▶ WORK INSTRUCTION
The required answer is every line of the data containing the word "each".

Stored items
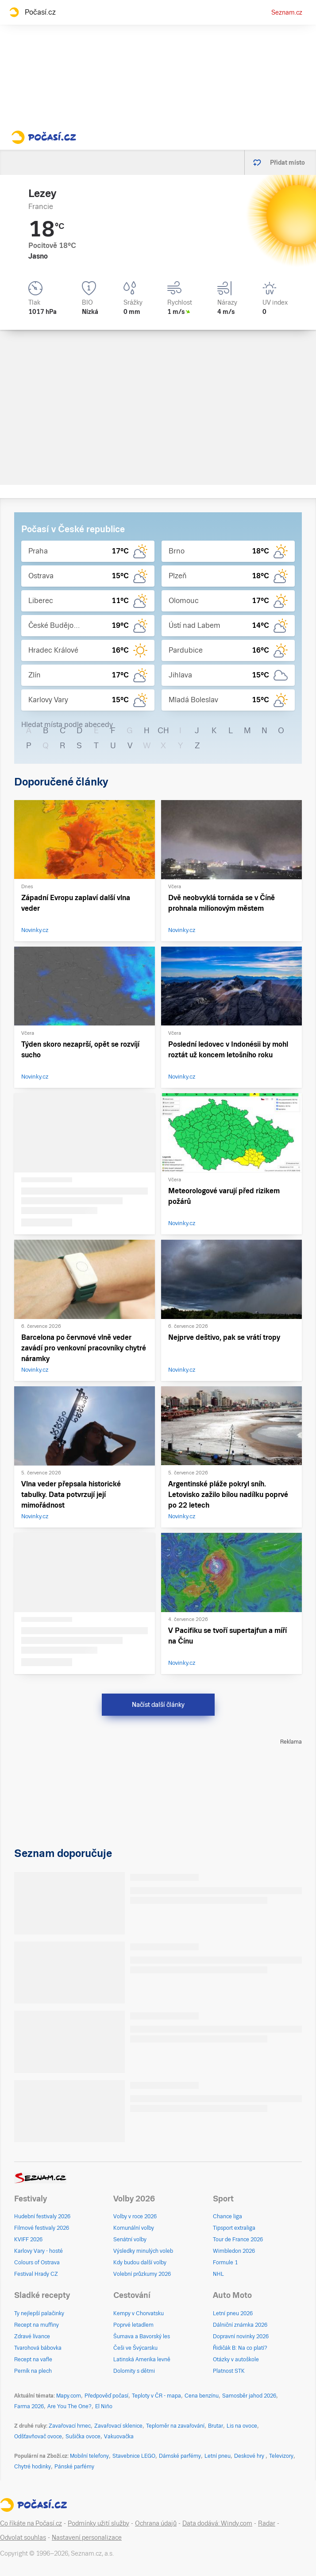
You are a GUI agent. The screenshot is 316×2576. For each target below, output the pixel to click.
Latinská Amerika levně (141, 2359)
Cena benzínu (202, 2396)
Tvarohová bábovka (38, 2348)
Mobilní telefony (89, 2456)
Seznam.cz (286, 12)
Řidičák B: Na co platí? (240, 2348)
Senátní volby (129, 2239)
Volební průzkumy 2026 (142, 2274)
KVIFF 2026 (28, 2239)
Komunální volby (133, 2228)
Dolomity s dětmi (134, 2371)
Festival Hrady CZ (36, 2274)
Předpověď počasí (106, 2396)
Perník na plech (33, 2371)
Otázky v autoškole (236, 2359)
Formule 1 (225, 2262)
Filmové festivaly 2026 (41, 2228)
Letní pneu (217, 2456)
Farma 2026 (29, 2406)
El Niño (103, 2406)
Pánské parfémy (74, 2467)
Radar (266, 2523)
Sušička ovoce (83, 2436)
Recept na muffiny (36, 2325)
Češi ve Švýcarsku (135, 2348)
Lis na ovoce (242, 2426)
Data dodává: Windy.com (217, 2523)
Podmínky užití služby (98, 2523)
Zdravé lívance (32, 2336)
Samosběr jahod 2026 (249, 2396)
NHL (218, 2274)
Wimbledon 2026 (234, 2251)
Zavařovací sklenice (118, 2426)
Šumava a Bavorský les (141, 2336)
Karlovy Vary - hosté (38, 2251)
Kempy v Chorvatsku (138, 2313)
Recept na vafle (33, 2359)
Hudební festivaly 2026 (42, 2216)
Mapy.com (68, 2396)
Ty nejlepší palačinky (39, 2313)
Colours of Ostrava (37, 2262)
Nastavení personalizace (87, 2537)
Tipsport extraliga (234, 2228)
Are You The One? (69, 2406)
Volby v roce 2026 (135, 2216)
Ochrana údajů (156, 2523)
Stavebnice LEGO (133, 2456)
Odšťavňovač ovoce (38, 2436)
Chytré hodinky (32, 2467)
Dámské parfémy (180, 2456)
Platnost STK (229, 2371)
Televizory (281, 2456)
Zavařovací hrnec (70, 2426)
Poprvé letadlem (133, 2325)
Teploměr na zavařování (175, 2426)
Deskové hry (250, 2456)
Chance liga (227, 2216)
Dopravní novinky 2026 (241, 2336)
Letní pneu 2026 (233, 2313)
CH (163, 730)
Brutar (215, 2426)
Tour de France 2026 (238, 2239)
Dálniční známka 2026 (240, 2325)
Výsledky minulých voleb (143, 2251)
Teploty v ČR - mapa (156, 2396)
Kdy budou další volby (139, 2262)
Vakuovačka (119, 2436)
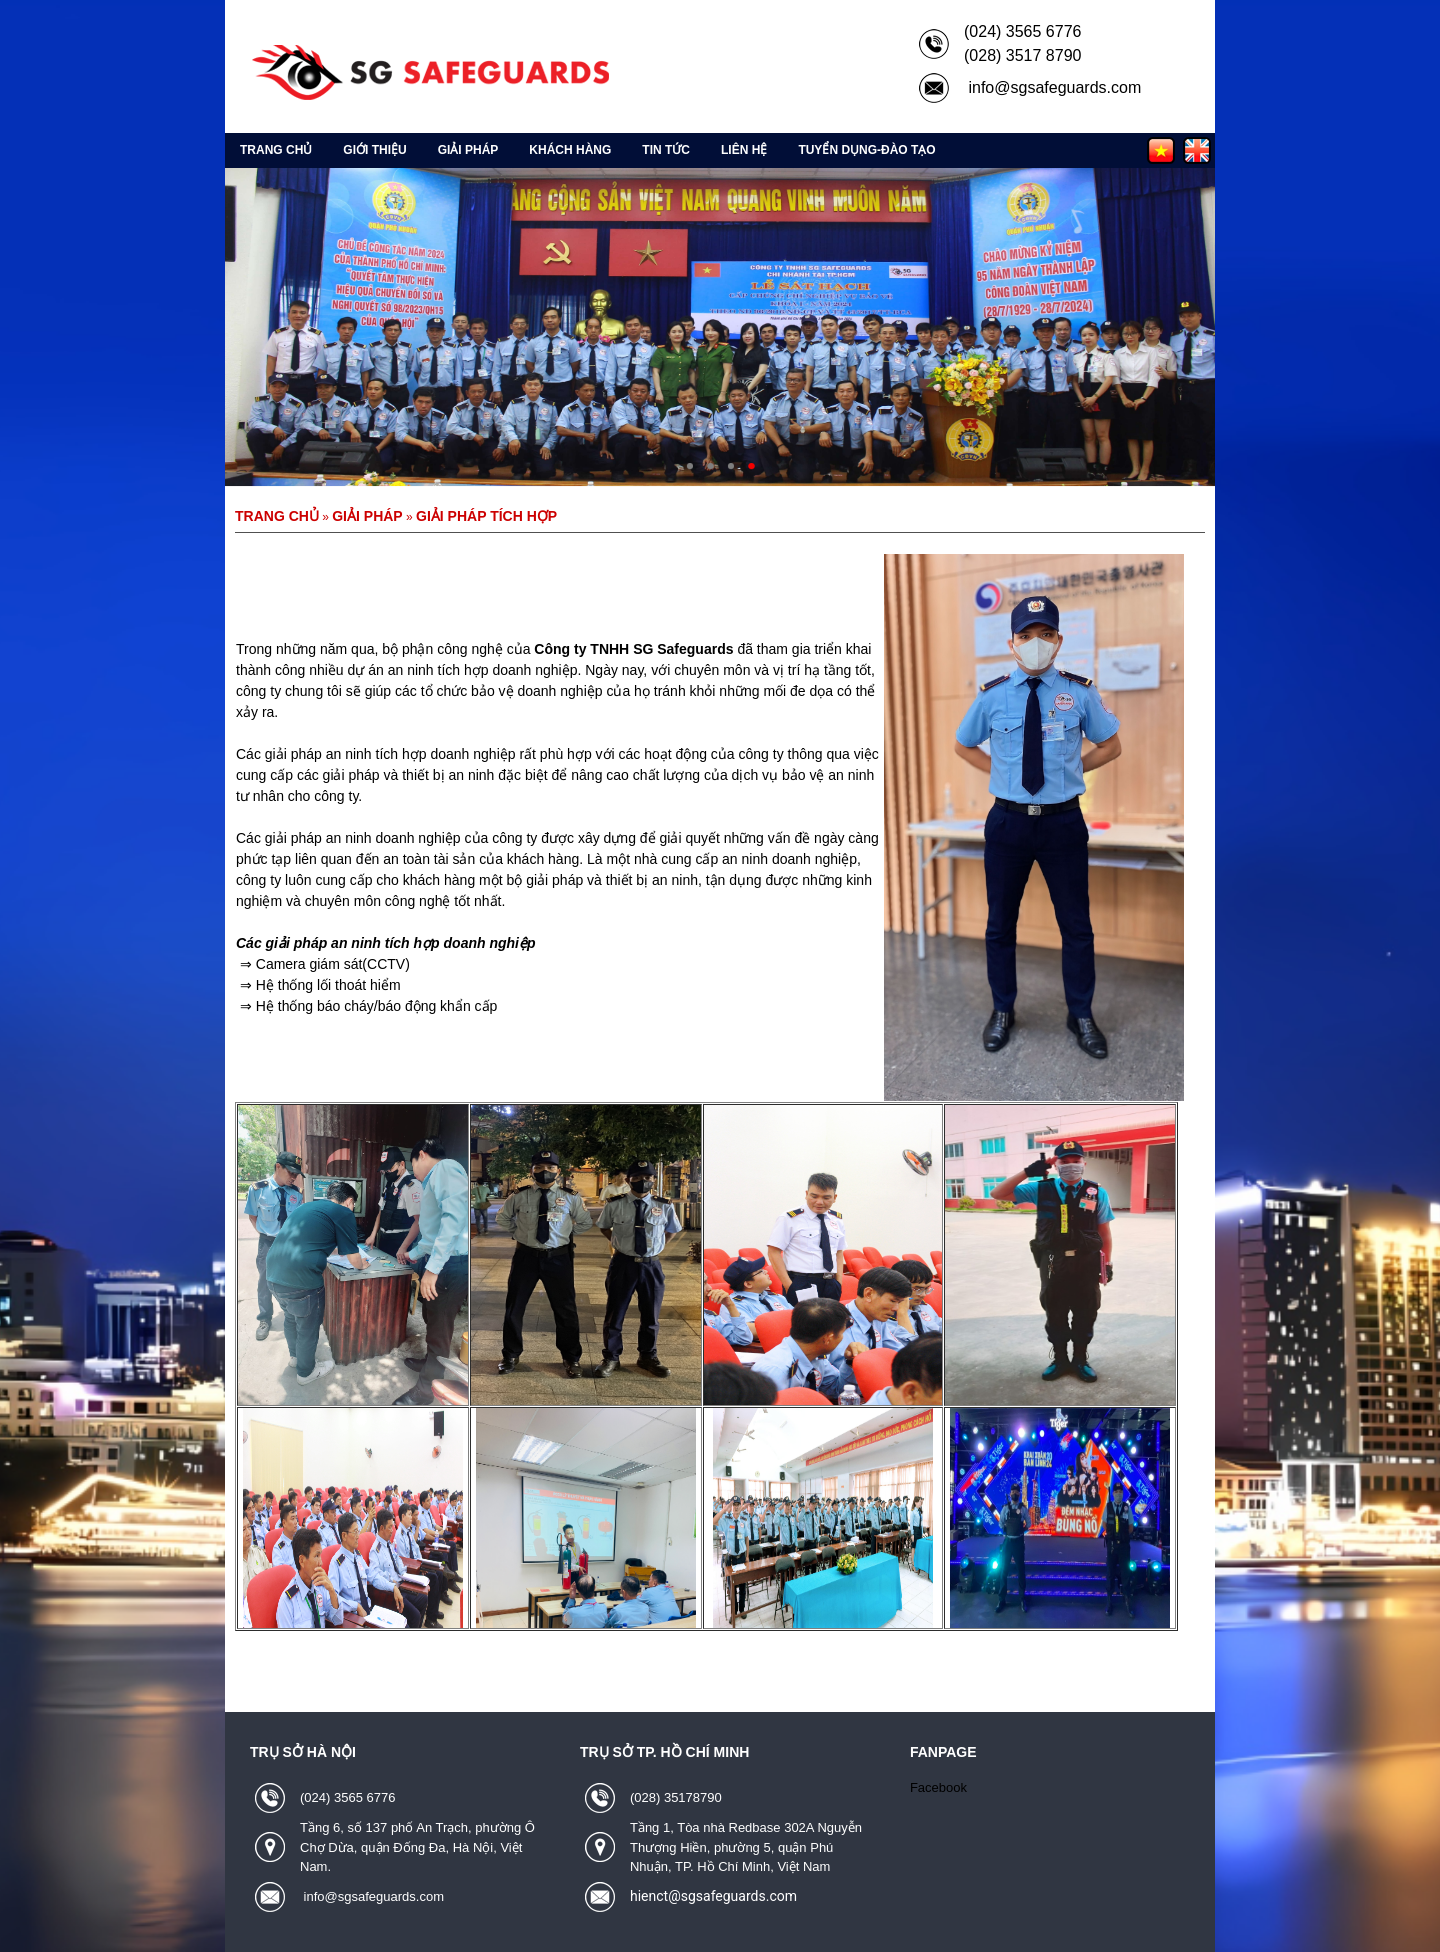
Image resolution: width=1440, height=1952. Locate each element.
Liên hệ (744, 150)
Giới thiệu (374, 150)
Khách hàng (570, 150)
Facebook (938, 1787)
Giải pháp (468, 150)
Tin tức (666, 150)
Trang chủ (276, 150)
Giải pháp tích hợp (486, 516)
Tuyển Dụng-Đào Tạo (866, 150)
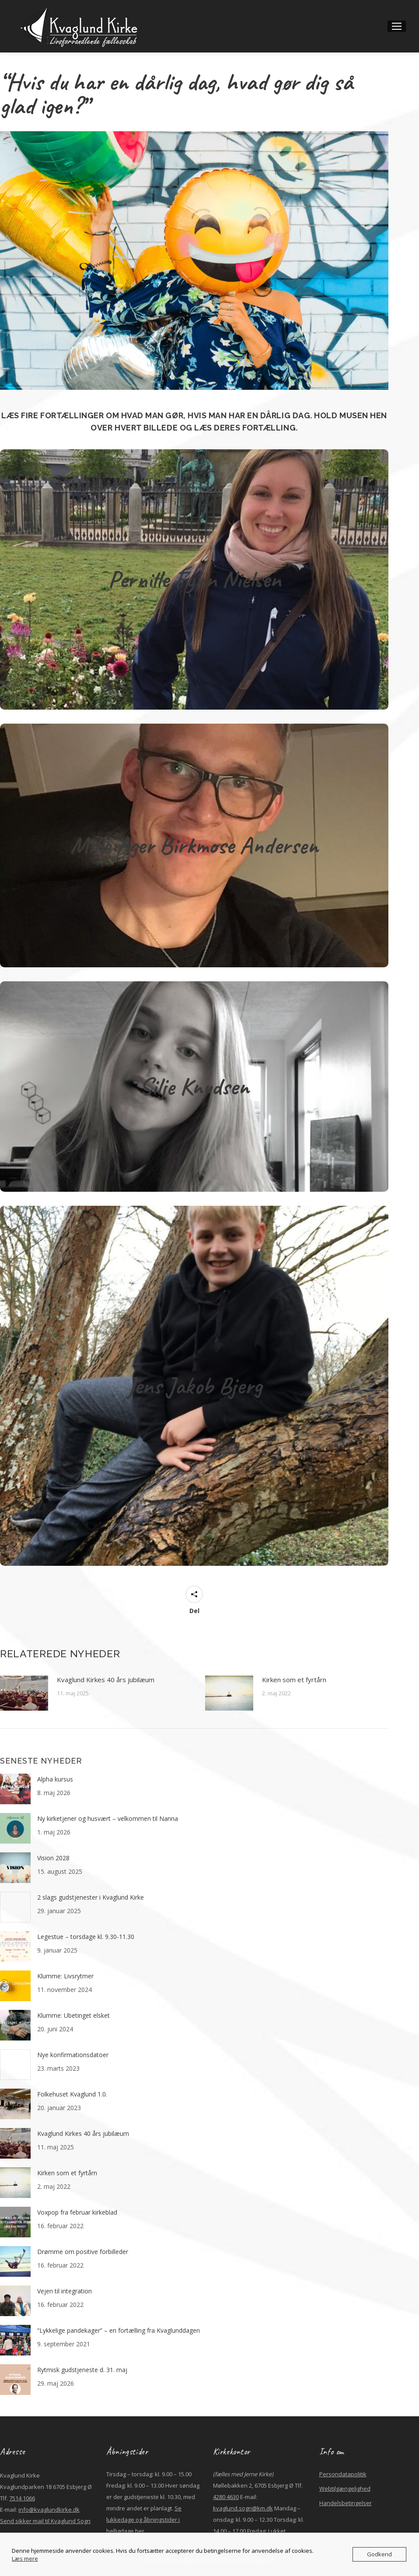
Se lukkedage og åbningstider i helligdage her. (144, 2519)
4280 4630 (226, 2497)
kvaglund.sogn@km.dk (243, 2508)
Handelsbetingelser (345, 2503)
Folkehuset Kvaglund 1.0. (72, 2094)
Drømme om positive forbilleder (82, 2251)
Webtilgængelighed (344, 2488)
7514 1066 (22, 2498)
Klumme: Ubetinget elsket (73, 2015)
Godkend (379, 2554)
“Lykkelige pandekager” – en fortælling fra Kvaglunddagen (118, 2330)
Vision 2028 (53, 1858)
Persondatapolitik (343, 2474)
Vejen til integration (64, 2291)
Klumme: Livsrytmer (65, 1976)
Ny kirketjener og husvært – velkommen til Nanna (107, 1818)
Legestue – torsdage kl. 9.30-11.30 (85, 1936)
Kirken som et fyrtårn (295, 1679)
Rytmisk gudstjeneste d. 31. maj (82, 2370)
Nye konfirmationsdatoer (72, 2055)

▶ RESPONSE TO THE TASK
You are a GUI agent. The screenshot is 316×2576. For each target below, output the pixel to click.
Image resolution: width=1440, height=1952. Locate each element.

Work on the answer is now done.